Michiru no se había animado a decir una palabra, se había refugiado en la corredora pero no había abierto la boca.

- Sé que es mi culpa lo que está sucediendo – dijo acariciándole la cabeza – si yo no hubiera hecho todas las tonterías que hice nada de esto te hubiese sucedido.

- No te sientas culpable, podría haber resuelto las cosas de otra manera, pero realmente no se como hacerlo. – Contestó afligida la peli verde – han sido tantas cosas en tan poco tiempo que no sé cómo reaccionar.

- ¿a que cosas te refieres? – Preguntó la rubia mirándola a los ojos - ¿Por qué no me cuentas de una vez que es lo que te sucede? Sabes que no voy a juzgarte. – La violinista dudó un momento, pero al fin luego de un largo suspiro se animó a hablar.

- Pues, verás… hace algún tiempo, cuando discutimos y serena te buscó, Darien se quedó conmigo en el departamento y se me insinuó – la rubia lo recordaba y maldecía cada una de las palabras que le había dicho, recordaba lo cruel que había sido con ella - Aquel día lo rechacé, yo aún tenía la esperanza de que pudiésemos solucionar nuestros problemas.

- Lo recuerdo, discúlpame por haber sido tan idiota – Michiru ignoro las disculpas y continuó.

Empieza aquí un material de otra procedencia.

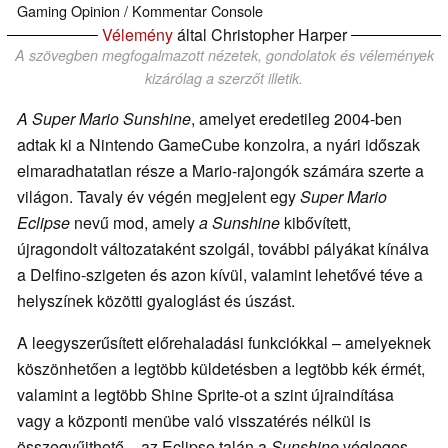
Gaming
Opinion / Kommentar
Console
Vélemény
által Christopher Harper
A szövegben megfogalmazott nézetek, gondolatok és vélemények
kizárólag a szerzőt illetik.
A Super Mario Sunshine
, amelyet eredetileg 2004-ben
adtak ki a Nintendo GameCube konzolra, a nyári időszak
elmaradhatatlan része a Mario-rajongók számára szerte a
világon. Tavaly év végén megjelent egy
Super Mario
Eclipse
nevű mod, amely
a Sunshine
kibővített,
újragondolt változataként szolgál, további pályákat kínálva
a Delfino-szigeten és azon kívül, valamint lehetővé téve a
helyszínek közötti gyaloglást és úszást.
A leegyszerűsített előrehaladási funkciókkal – amelyeknek
köszönhetően a legtöbb küldetésben a legtöbb kék érmét,
valamint a legtöbb Shine Sprite-ot a szint újraindítása
vagy a központi menübe való visszatérés nélkül is
összegyűjthető – az Eclipse talán a
Sunshine
végleges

- El día en que Serena me mintió y se fue contigo al hotel, seduje a Darien y estuve con él – confesó ruborizada, la rubia sabía que había orillado a Michiru a hacerlo, no podía recriminarle nada – sé que no debí hacerlo, cuando lo pienso ahora me da asco, pero en aquel momento lo único que quería era destruir todo lo que existía a mi alrededor… - Hizo nuevamente una pausa. – A la mañana siguiente volvimos a estar juntos. E hice todas y cada una de las cosas que el me pidió que hiciera – La rubia se sorprendió, ese detalle no lo sabía. Suponía que solo había sido una vez, pero no esperaba enterarse de que lo hubieran repetido – Yo le prometí que estaríamos juntos una vez más. Sólo una vez más. Pero cuando volvimos a estar juntas no quise volver a verlo, solo había recurrido a él con el corazón herido y eso me trajo muchísimas penas y dolores que no quiero recordar. Te juro Haruka que no quiero volver a verlo en mi vida… pero en el ensayo con Jano él me encerró en la oficina.-

- por eso tardaste tanto y te pusiste tan nerviosa – concluyó la corredora, Michiru asintió con la cabeza.

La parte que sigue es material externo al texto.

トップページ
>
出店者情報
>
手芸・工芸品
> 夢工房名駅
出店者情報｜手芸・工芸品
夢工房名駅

- Me amenazó con hacerte daño, con matarte si era preciso. Me dijo que conocía a las personas del circuito, que todos podemos tener un accidente y que él tenía el poder para hacerlo. Podría haber arriesgado mi vida si me hubiera amenazado a mi, pero no a ti, no te pondría jamás en riesgo de nada. Además sé que él nunca nos dejará en paz por que está obsesionado conmigo.

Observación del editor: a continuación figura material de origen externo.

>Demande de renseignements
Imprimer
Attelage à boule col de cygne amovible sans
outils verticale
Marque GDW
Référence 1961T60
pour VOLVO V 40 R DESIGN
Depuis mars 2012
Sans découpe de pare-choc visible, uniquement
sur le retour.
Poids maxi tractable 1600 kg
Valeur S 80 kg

- No te preocupes, lo denunciaremos -

- No servirá de nada, él hará lo que sea necesario, debo matarlo. Además quiere hacerle daño a Serena también, aunque no se exactamente que pretende con ella.

- ¿Cómo lo sabes? – preguntó sorprendida

- él me dijo que amaba a serena y que a mi sólo me quería para pasar un buen momento en la cama, que lamentablemente serena se había desencantado de él, pero que encontraría la forma de recomponer la relación, por las buenas o por las malas. -

- Que poco hombre – se quejó la rubia –

- Pero es la verdad, ¿para que más me querría? – Hizo una pausa – Lo cierto es que hay que decirle a serena que tenga cuidado con el. Ese hombre está desquiciado y no sé que pueda hacerle. – La rubia recordó que sus amigos le habían contado que Serena había desaparecido y se le aceleró el corazón. Con la situación vivida con Michiru se había olvidado por completo de cabeza de bombón.- además hay algo que más que…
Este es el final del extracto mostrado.